### Problem to work on
When you repeat the material, keep each line exact and omit the pictures.

### Listed entries
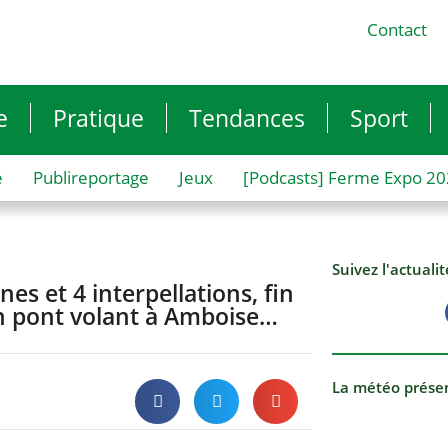
Contact
e
Pratique
Tendances
Sport
e
Publireportage
Jeux
[Podcasts] Ferme Expo 2
Suivez l'actuali
nes et 4 interpellations, fin
un pont volant à Amboise…
La météo prése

### Solution to the problem
Contact
e
Pratique
Tendances
Sport
e
Publireportage
Jeux
[Podcasts] Ferme Expo 2
Suivez l'actuali
nes et 4 interpellations, fin
un pont volant à Amboise…
La météo prése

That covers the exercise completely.